■ **What you are asked to do**: From the entries that follow, copy each line in which "Aciertos" appears.

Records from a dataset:
-=-=-=-=-

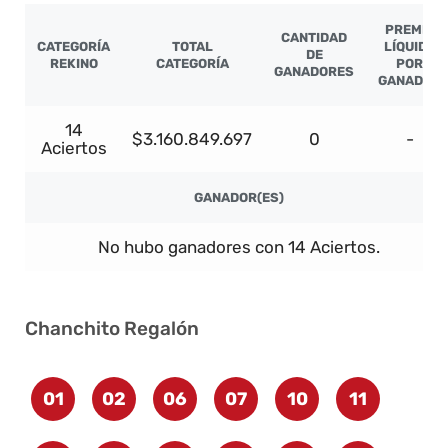
PREMIO
CANTIDAD
CATEGORÍA
TOTAL
LÍQUIDO
DE
REKINO
CATEGORÍA
POR
GANADORES
GANADOR
14
$3.160.849.697
0
-
Aciertos
GANADOR(ES)
No hubo ganadores con 14 Aciertos.
Chanchito Regalón
01
02
06
07
10
11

-=-=-=-=-

■ **Task output**:
Aciertos
No hubo ganadores con 14 Aciertos.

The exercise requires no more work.